Original assignee: Bekaert NV SA
Current assignee: Bekaert Advanced Cords Aalter NV
Priority date: 2003-02-27
Filing date: 2004-01-29
Publication date: 2008-01-30
Anticipated expiration: 2024-01-29
Also published as: US7191585B2; KR101095474B1; EP1597183A1; ES2319652T3; JP4485514B2; US20060174604A1; BRPI0407892A; BRPI0407892B1; WO2004076327A1; ATE422477T1; EP1597183B1; DE602004019396D1; CN1753826A; KR20050102107A; JP2006519321A; IL169785A0

Abstract

An elevator rope comprising an elastomer coated, multistrand steel wire cable is claimed. In such a cable strands have a lay-length of at least 6.5 times the diameter of the bare cable diameter D. The cable is further coated with an elastomeric jacket, which adheres to the strands with a pull-out force not less than 15xD+15 newton per mm. The advantages of such an elevator rope are amongst others its limited elongation, its reduced diameter and its improved fatigue life.

Description

Rope for elevator

Technical Field

The present invention relates to an elevator rope including a core strand, an outer strand, and an elastic cover attached to at least the outer strand.

Background

There are two main requirements for ropes for elevators: safety and service life. The requirements for ropes for elevators are in european standard EN 81-1: 1998C: 1999, the more relevant parts are 9.1, 9.2 and 9.3 and the appendixes M and N.

Safety is ensured by checking (visual and regular time intervals), redundancy (at least two ropes are used to carry the car) and a safety factor (hereinafter referred to as SF, i.e. the ratio of the breaking load of the ropes to the maximum load of the car and the goods) which must be greater than a certain value (e.g. 12 when 3 ropes are used).

The service life is maximized by the design of the guide wheels and the ropes.

First, the importance of metal-to-metal contact on the guide wheel:

hard and more stretchable wires cause excessive wear of the sheaves and ropes, so that only less stretchable wires can be used.

The pressure exerted by the wire on the pulley must be sufficiently low, which requires the rope to be relatively thick.

Secondly, rope design:

cable strands of shorter lay length have a longer service life.

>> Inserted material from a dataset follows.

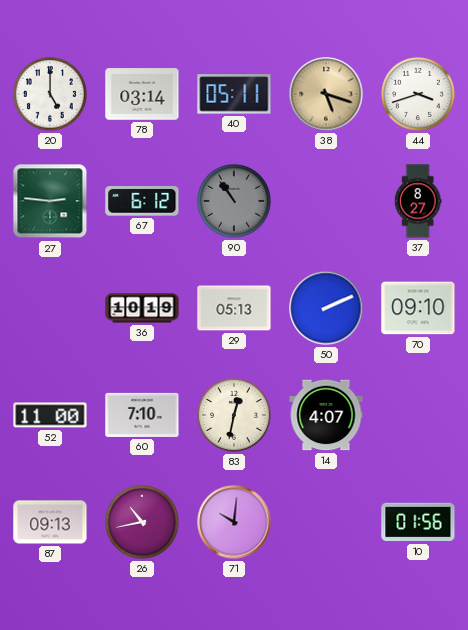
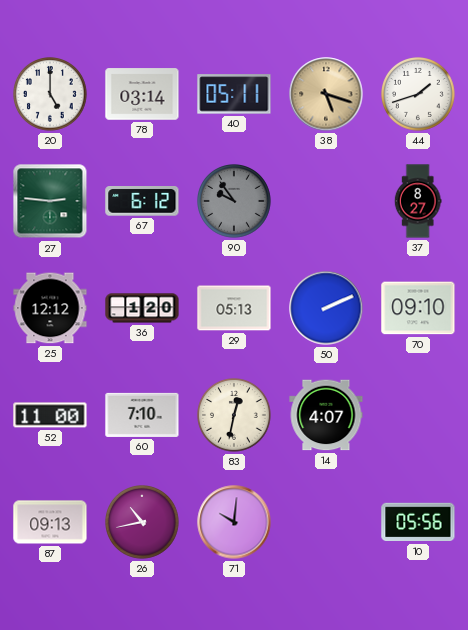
44: 3:42 -> 1:42
90: 10:54 -> 9:54
25: none -> 12:12
36: 10:19 -> 1:20
10: 01:56 -> 05:56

The use of parallel twisting moments allows to produce a line contact between the wires, which results in less cutting between the wires and thus in a longer service life.

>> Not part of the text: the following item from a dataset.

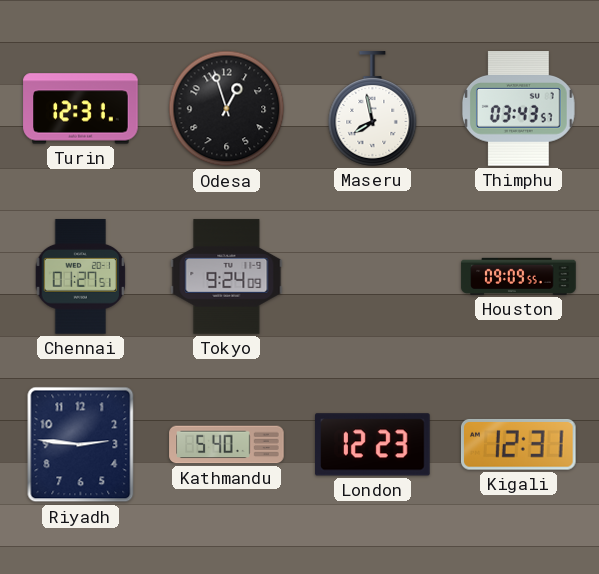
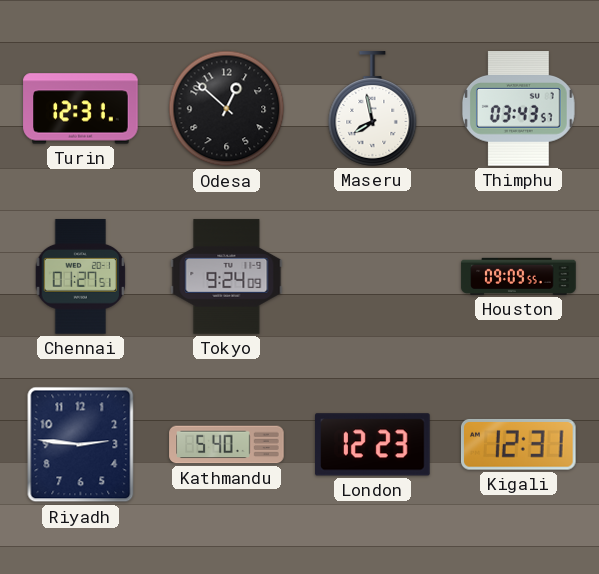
Odesa: 12:57 -> 12:52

A minimum sheave diameter of 40 times the rope diameter can result in lower bending stresses in the wire, thus further extending the service life of the rope.

Impregnation of the fabric core with a lubricant to extend the service life.

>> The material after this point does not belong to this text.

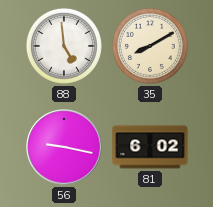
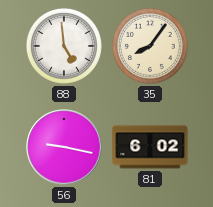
35: 8:10 -> 8:06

These requirements result in the creation of elevator ropes known in the art. I.e. a metal wire rope with a core of lubricated textile material, such as sisal, surrounded by 8 strands, typically consisting of bare rope or plated steel wire with a tensile strength of 1200 to 2050 n/mm. The strands themselves typically contain 19 to 36 wires and are of parallel lay type, such as Warrington, seal, or filled or combined type, such as Warrington-seal. The lay length of the strands in the rope is typically 5 to 6 times the diameter of the rope. The dimensions of the ropes are selected according to the total mass of the car of the elevator and its load. The diameter ranges from 6 to 22 mm, with dimensions between 8 and 11 mm being the most extensive. These ropes are generally described by international standard ISO 4344.

Although prior art ropes have been able to meet these requirements for over a hundred years, they have some inherent disadvantages. Firstly, the requirement that a relatively thick rope is required in order to reduce the rope pressure on the traction sheave, while the diameter of the following traction and diverting sheaves must be at least 40 times the rope diameter, results in the need for a larger sheave and thus a larger machine space. Secondly, a relatively small cable lay relative to the rope diameter produces a lower modulus, or a higher elastic extension, so that the height position of the vehicle relative to the ground is dependent on the load. Third, the fabric core creeps, which forces the rope length to be adjusted often during the initial stages of rope use. A fourth drawback is that the lubricated core often requires additional lubrication, which considerably changes the traction force of the rope-driving pulley, resulting in an uncontrollable friction coefficient between the sheave and the rope.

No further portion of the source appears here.